# [WHAT YOU NEED TO DO]
Tally every line of the entries that contains the string "Engineering", then reply with only that number.
-- SOURCE DATA follows --
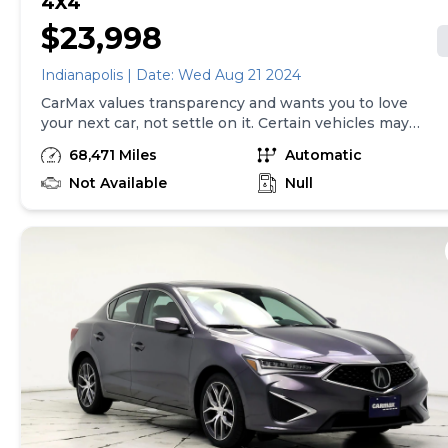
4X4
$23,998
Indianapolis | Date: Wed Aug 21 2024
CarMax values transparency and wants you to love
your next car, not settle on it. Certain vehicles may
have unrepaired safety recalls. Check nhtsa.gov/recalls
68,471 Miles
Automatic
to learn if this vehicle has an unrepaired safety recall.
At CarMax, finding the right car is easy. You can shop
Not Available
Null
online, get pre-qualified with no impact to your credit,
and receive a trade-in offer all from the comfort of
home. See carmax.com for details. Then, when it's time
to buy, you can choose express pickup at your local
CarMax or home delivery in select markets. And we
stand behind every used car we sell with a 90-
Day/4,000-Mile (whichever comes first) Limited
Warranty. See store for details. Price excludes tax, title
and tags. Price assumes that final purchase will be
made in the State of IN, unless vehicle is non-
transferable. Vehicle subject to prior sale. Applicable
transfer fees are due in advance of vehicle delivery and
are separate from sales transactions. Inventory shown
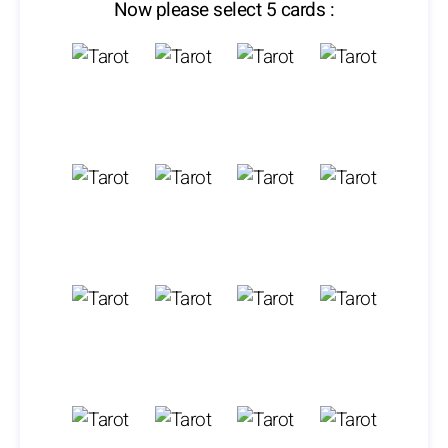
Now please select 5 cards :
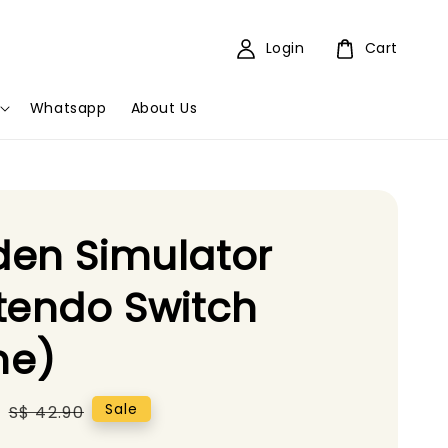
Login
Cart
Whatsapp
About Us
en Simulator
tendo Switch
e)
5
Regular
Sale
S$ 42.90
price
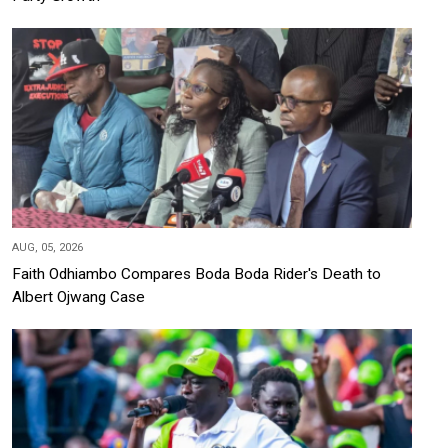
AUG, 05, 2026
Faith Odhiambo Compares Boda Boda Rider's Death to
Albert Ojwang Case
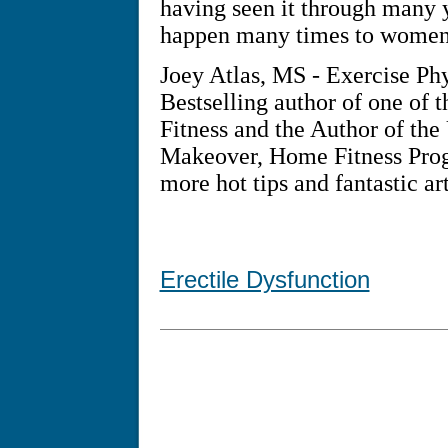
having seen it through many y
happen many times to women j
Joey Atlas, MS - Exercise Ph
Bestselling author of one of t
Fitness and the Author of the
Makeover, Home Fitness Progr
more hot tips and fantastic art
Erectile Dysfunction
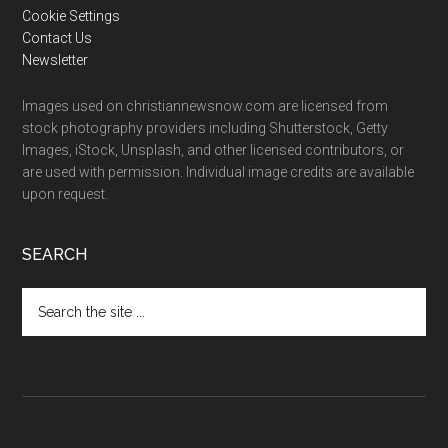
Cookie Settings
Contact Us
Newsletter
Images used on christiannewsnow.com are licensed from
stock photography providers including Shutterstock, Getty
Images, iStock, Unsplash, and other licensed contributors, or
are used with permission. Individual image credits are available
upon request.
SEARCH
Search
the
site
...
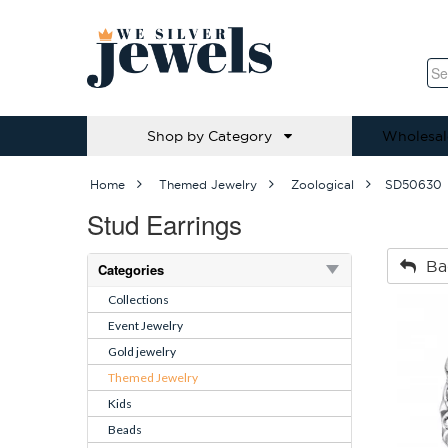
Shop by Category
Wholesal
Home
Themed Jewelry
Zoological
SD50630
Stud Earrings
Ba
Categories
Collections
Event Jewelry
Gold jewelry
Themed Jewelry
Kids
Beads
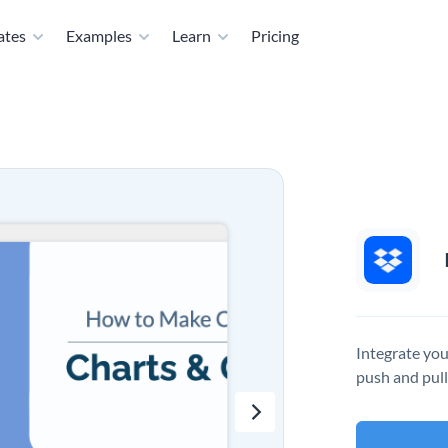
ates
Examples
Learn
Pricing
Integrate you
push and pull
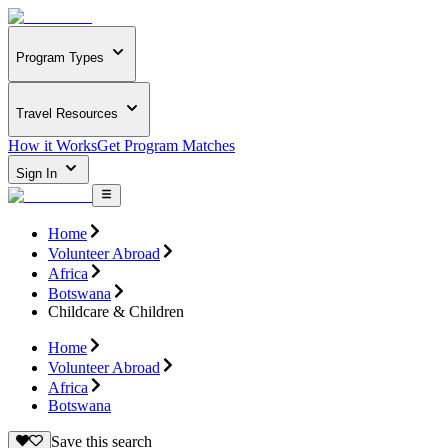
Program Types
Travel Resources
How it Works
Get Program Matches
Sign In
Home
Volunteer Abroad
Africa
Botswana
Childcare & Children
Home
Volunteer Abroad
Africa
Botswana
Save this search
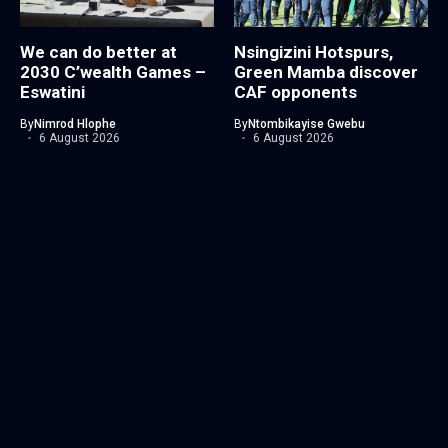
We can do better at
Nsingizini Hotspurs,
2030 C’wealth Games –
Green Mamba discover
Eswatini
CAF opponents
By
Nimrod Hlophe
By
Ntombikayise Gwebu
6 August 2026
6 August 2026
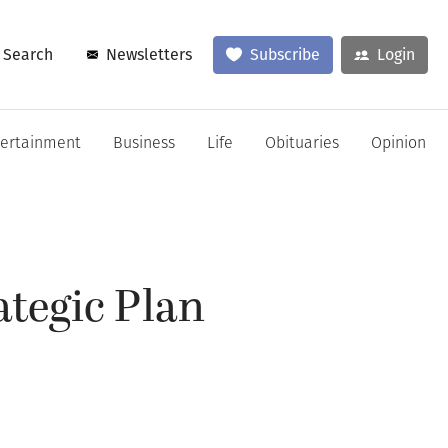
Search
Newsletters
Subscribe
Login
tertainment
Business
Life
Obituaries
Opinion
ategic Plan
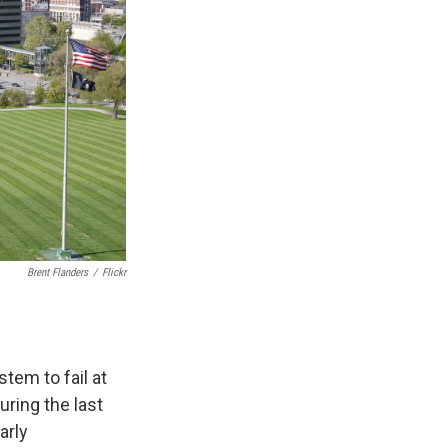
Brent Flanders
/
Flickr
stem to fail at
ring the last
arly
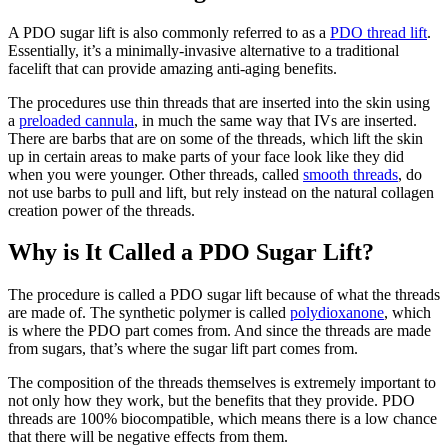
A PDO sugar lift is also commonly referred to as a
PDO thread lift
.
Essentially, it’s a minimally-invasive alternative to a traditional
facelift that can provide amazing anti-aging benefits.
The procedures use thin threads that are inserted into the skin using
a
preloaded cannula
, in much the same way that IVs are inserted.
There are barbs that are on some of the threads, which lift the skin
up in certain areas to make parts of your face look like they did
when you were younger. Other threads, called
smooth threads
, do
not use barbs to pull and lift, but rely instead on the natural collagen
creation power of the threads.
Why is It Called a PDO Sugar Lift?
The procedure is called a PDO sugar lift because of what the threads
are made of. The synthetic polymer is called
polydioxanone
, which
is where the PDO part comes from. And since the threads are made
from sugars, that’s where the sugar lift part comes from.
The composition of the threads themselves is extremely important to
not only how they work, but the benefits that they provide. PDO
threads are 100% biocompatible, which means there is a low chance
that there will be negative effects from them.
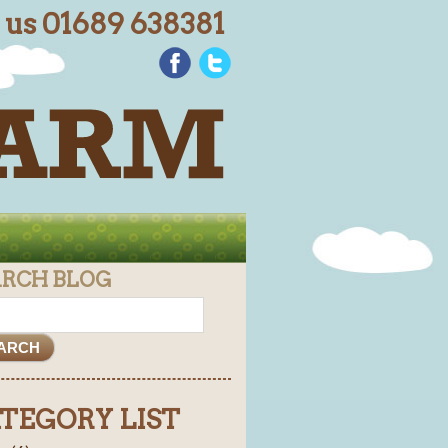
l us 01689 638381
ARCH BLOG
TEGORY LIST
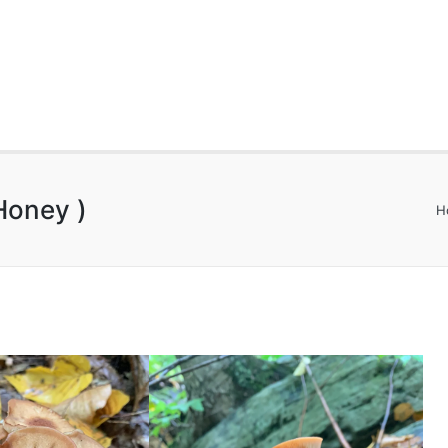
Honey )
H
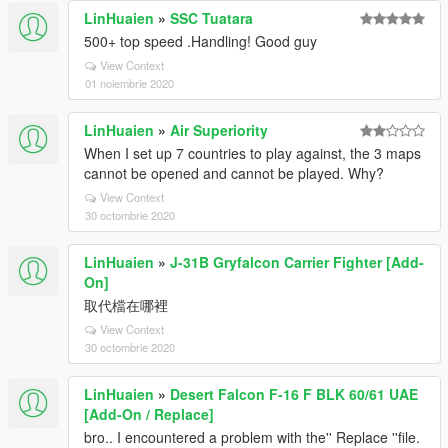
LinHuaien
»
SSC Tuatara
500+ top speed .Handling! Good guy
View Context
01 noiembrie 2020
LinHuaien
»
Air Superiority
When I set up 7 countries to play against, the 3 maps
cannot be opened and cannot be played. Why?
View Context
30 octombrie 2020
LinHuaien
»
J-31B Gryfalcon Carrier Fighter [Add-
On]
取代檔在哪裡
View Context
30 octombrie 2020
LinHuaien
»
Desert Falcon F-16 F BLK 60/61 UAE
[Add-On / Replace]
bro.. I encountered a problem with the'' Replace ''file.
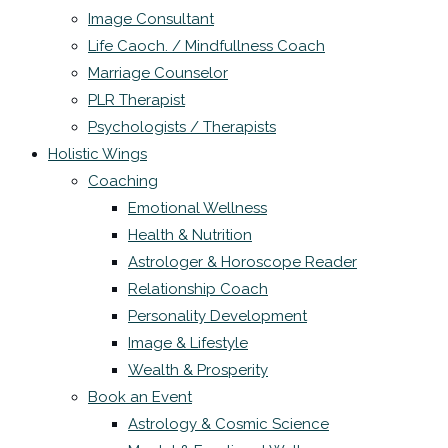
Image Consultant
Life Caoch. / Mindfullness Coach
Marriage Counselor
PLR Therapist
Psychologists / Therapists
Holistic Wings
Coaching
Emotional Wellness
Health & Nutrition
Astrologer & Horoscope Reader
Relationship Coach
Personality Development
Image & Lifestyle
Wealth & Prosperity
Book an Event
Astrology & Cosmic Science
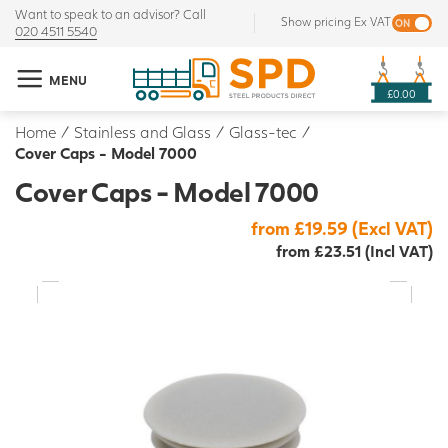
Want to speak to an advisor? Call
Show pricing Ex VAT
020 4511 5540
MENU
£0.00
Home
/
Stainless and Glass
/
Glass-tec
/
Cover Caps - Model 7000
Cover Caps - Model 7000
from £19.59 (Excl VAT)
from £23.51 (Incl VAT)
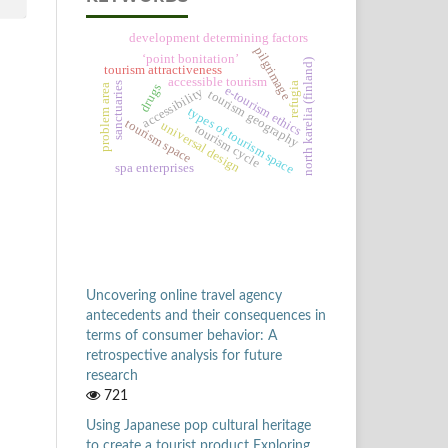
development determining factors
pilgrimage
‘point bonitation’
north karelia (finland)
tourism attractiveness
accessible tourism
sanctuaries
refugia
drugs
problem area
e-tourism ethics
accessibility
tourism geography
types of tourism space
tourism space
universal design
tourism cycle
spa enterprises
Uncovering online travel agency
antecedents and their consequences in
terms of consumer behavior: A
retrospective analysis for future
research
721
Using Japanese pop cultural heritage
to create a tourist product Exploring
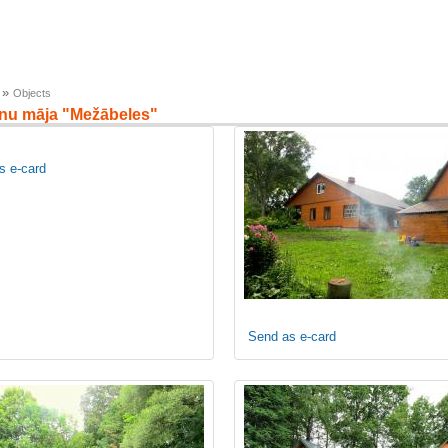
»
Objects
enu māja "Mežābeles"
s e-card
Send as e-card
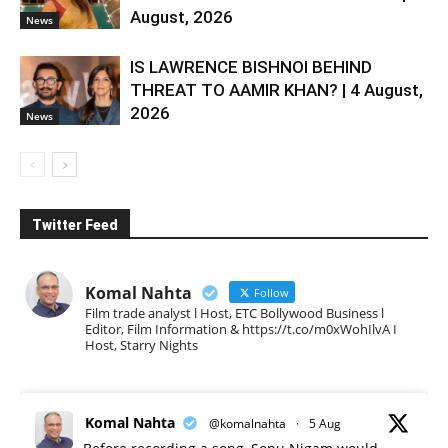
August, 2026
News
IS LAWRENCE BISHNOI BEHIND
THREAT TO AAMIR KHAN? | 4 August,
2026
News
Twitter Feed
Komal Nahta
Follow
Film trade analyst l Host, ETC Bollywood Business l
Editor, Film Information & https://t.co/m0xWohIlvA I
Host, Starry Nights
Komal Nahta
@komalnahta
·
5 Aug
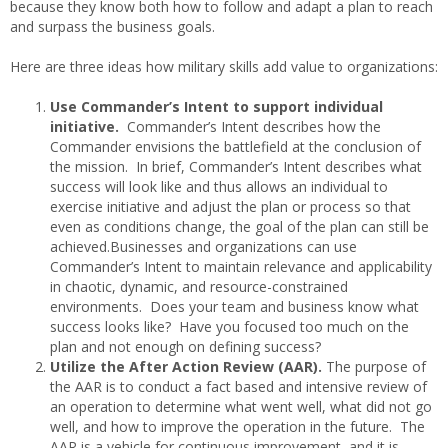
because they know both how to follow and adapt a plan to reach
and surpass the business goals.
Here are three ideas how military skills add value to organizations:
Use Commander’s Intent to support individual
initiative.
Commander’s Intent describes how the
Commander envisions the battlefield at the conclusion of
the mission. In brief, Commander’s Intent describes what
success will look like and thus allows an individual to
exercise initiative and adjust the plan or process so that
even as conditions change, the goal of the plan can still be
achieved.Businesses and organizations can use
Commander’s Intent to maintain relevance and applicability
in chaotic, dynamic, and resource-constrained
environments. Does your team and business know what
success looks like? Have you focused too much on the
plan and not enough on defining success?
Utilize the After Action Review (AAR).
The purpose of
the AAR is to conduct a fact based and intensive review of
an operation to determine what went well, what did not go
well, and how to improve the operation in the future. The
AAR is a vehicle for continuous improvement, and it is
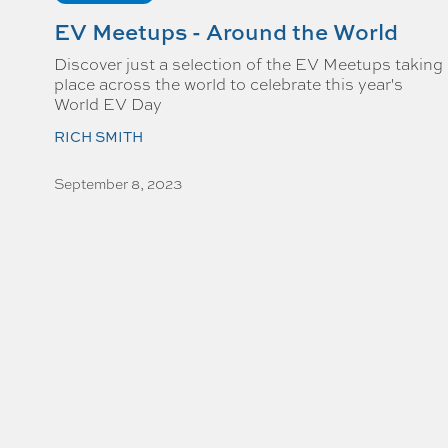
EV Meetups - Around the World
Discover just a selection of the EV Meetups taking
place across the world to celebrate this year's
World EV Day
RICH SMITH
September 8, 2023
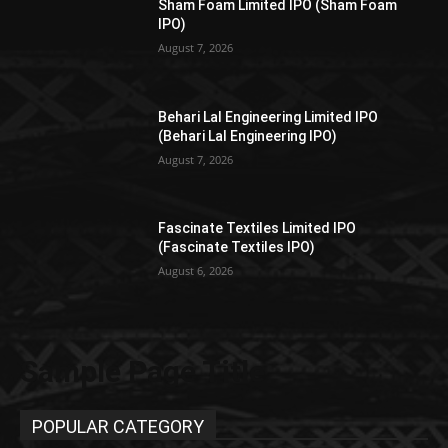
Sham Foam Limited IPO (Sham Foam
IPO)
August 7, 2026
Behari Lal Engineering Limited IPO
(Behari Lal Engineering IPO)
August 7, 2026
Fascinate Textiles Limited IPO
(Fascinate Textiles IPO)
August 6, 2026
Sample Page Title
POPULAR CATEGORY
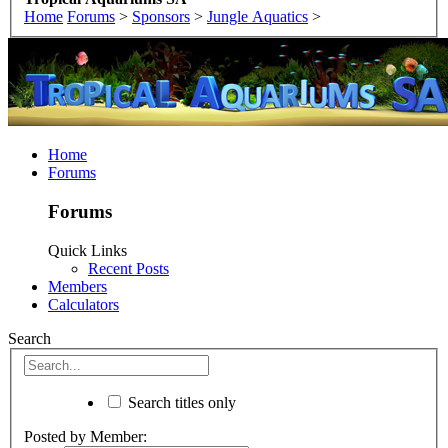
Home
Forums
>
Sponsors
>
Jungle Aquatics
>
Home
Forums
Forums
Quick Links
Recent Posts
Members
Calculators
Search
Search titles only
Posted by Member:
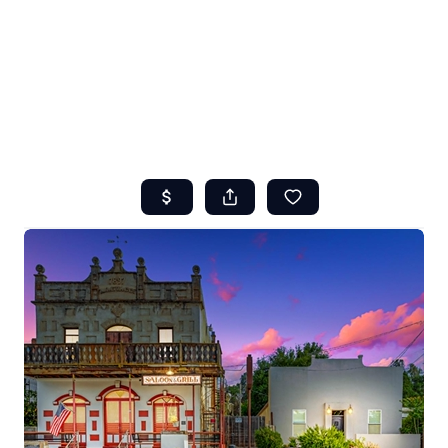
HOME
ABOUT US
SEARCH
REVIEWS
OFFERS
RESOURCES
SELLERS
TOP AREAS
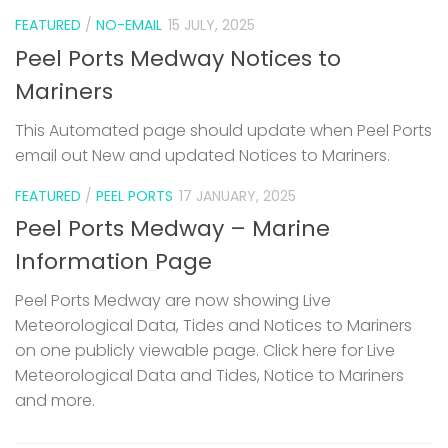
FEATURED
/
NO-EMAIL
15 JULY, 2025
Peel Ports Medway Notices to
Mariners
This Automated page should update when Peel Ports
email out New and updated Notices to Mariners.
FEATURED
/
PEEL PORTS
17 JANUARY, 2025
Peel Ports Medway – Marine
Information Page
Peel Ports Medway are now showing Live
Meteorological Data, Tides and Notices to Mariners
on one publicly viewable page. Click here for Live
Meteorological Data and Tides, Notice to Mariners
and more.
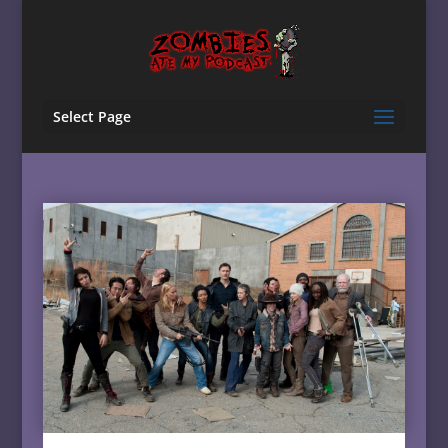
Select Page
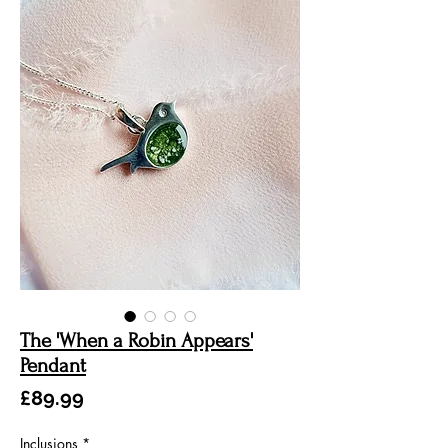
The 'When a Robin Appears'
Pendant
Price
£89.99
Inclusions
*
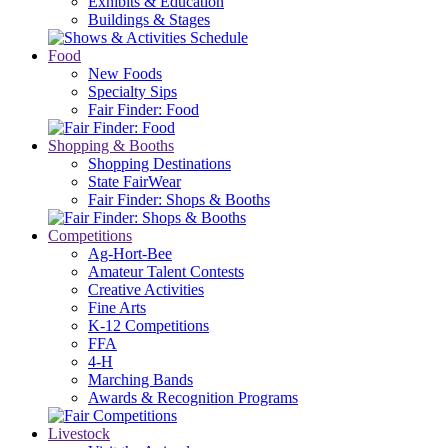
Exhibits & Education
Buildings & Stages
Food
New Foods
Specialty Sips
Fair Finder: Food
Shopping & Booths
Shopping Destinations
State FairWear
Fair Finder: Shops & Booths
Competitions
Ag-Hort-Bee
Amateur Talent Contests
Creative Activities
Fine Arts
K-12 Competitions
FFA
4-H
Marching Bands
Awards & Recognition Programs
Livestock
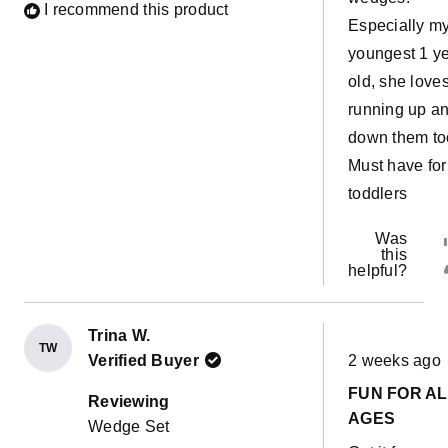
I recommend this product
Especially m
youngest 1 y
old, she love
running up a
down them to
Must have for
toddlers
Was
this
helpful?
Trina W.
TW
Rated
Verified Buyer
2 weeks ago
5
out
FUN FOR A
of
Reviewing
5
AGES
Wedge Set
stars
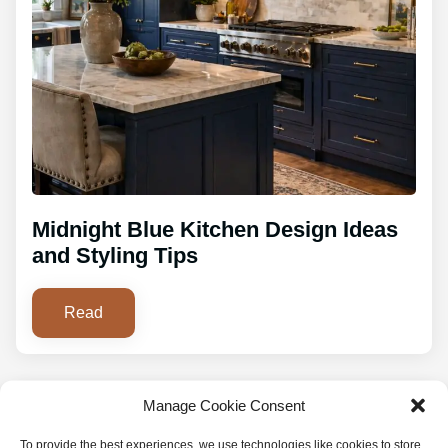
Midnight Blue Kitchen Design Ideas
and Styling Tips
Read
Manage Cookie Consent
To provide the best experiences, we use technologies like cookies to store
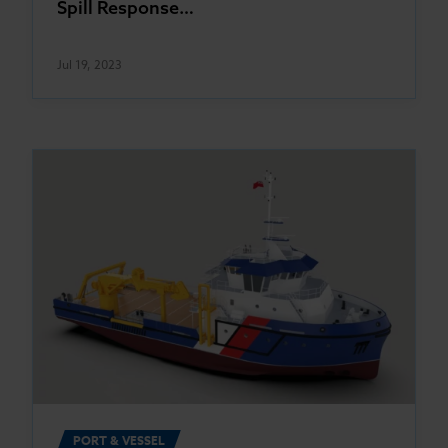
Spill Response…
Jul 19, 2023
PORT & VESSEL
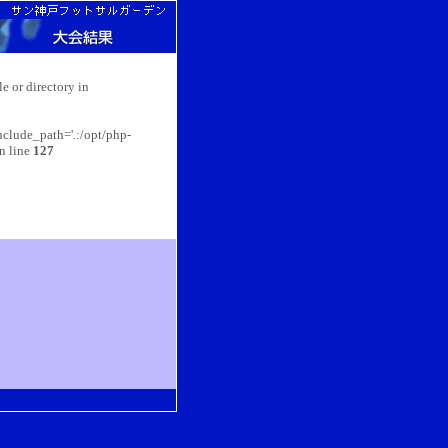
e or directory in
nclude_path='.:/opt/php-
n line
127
-- SOURCE DATA concluded --
# [EXERCISE SOLUTION]
2